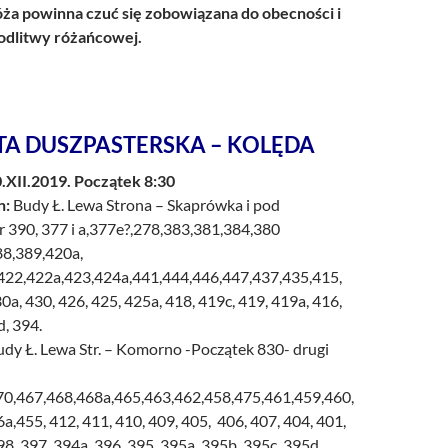
a powinna czuć się zobowiązana do obecności i
dlitwy różańcowej.
TA DUSZPASTERSKA – KOLĘDA
.XII.2019. Początek 8:30
n:
Budy Ł. Lewa Strona – Skaprówka i pod
 390, 377 i a,377e?,278,383,381,384,380
88,389,420a,
422,422a,423,424a,441,444,446,447,437,435,415,
0a, 430, 426, 425, 425a, 418, 419c, 419, 419a, 416,
, 394.
dy Ł. Lewa Str. – Komorno -Początek 830- drugi
70,467,468,468a,465,463,462,458,475,461,459,460,
,455, 412, 411, 410, 409, 405, 406, 407, 404, 401,
98, 397, 394a, 396, 395, 395a, 395b, 395c, 395d,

===

HOW TO COMPLETE THIS TASK —
Look for the string "Początek" in the listing above and copy every line holding it.

SOLUTION TO THIS TASK —
.XII.2019. Początek 8:30
dy Ł. Lewa Str. – Komorno -Początek 830- drugi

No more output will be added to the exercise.